An Outline  Review

of

Huston Smith's

 The World's Religions

(Our Great Wisdom Traditions)

Chapter IX. The Primal Religions  

The historical religions span less than four thousand years as compared with the three million years or so the religions that preceded them. This mode of religiosity continues in Africa, Australia, Southeast Asia, the Pacific Islands, Siberia, and among the Indians of North and South America.

Tribes without depending on writing may have retained insights and virtues that urbanized, industrial civilizations have allowed to fall by the wayside.

Part One: The Australian Experience. 

God does not evolve; everything that we find flowering in the historical religions - monotheism, for example - is prefigure in the primal ones in faint but discernable patterns.

The muted character of distinctions in the primal religions is nicely illustrated by the religion of the Australian aborigines.

Aboriginal religion turns not on worship but on identification, a "participation in," and acting out of, archetypal paradigms. The entire life of the aborigine, insofar as it rises above triviality and becomes authentic, is ritual.

Here there are no priests, no congregations, no mediating officiants, no spectators. There is only the Dreaming and conformance to it.

Part Two: Features that the Primal Religions Share

A. Orality, Place, and Time.

1. Orality - Literacy is unknown to the primal religions

Exclusive orality protects human memory.

It increases the capacity to sense the sacred through nonverbal channels such as virgin nature and sacred art.

Not being written, information that is useless and irrelevant is quickly weeded out.

2. Place versus Space - Primal religion is embedded in place.

No historical religion, not even Judaism and Shinto, is embedded in place to the extent that tribal religions are.

The exact and rightful place is a feature of sanctity.

3. Eternal time

Primal time is a temporal; an eternal now.

For primal peoples, "past" means preeminently closer to the originating Source of things. Closer-to-the-source means to be in some sense better.

B. The Primal World. 

Primal peoples are embedded in their world, starting with their tribe. They are related to their own tribe almost the way that a biological organ is related to its host's body.

The tribe is embedded in nature.

Even the line between animate and "inanimate" is broken. Rocks are alive.

Everything is alive; nature extends itself to enter deeply into them, infusing them in order to be fathomed by them.

In the primal world there is an absence of a line separating this world from another world that stands over and against it. In historical religions this division emerges and much comes to be made of it.

Primal peoples are oriented to a single cosmos, which sustains them like a living womb.

The overriding goal of salvation that dominates the historical religions is virtually absent from Primal people.   

C. The Symbolic Mind. 

A common stereotype pegs primal religions as polytheistic. The issue is not whether tribal peoples explicitly identify a Supreme Being who coordinates the gods but instead, whether they sense such a being whether they name and personify it or not. The evidence suggests that they do.

The most important single feature of living primal spirituality is its symbolist mentality, a vision that sees the things of the world as transparent to their divine source.

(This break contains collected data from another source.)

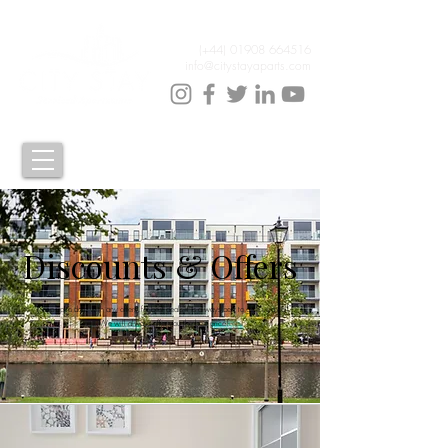
(+44)
01908 664516
info@citystayaparts.com
Discounts & Offers
Keep up to date with any offers, for best deals it is always best to give us a call.
We will always offer you the best price!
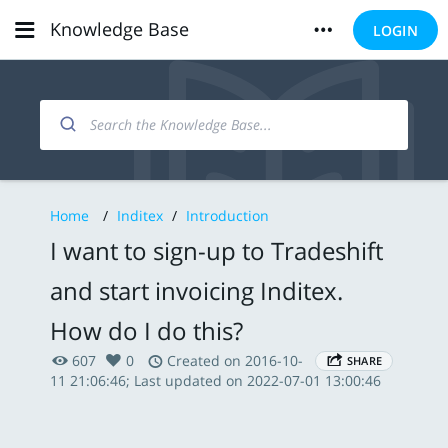
Knowledge Base
LOGIN
Home
/
Inditex
/
Introduction
I want to sign-up to Tradeshift
and start invoicing Inditex.
How do I do this?
607
0
Created on 2016-10-
SHARE
11 21:06:46; Last updated on 2022-07-01 13:00:46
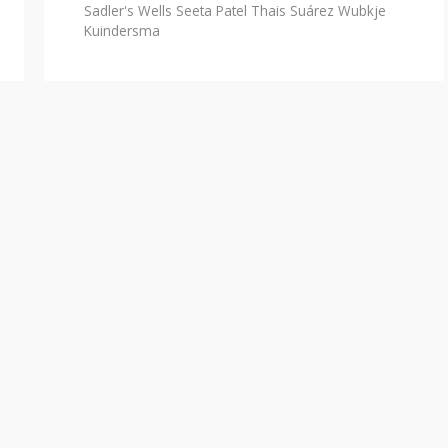
Sadler's Wells
Seeta Patel
Thais Suárez
Wubkje
Kuindersma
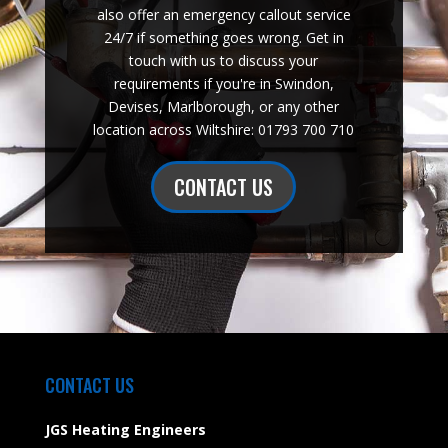
also offer an emergency callout service
24/7 if something goes wrong. Get in
touch with us to discuss your
requirements if you're in Swindon,
Devises, Marlborough, or any other
location across Wiltshire: 01793 700 710
CONTACT US
CONTACT US
JGS Heating Engineers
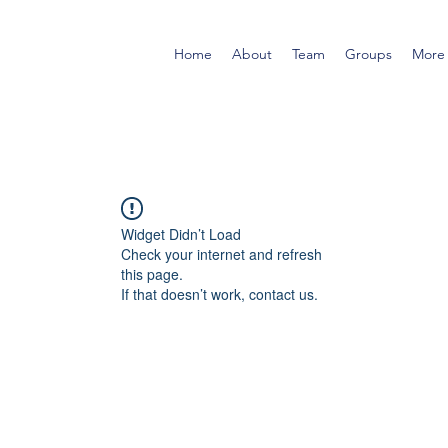
Home
About
Team
Groups
More
Widget Didn’t Load
Check your internet and refresh
this page.
If that doesn’t work, contact us.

Mysticism and symbolism are more frequently utilized among them than among Western Europeans today. Only when we have fully grasped the mystic and symbolic meaning inherent in most activities of primitive man can we hope to understand him.

This section should not end without mentioning a distinctive personality type, the shaman. They are heavily engaged in healing, and appear to have preternatural powers to foretell the future and discern lost objects.

Part Three: Conclusion.

Though millions would now like to see the primal way of life continue, it seems unlikely that it will do so.

There is still time for us to learn some things from them.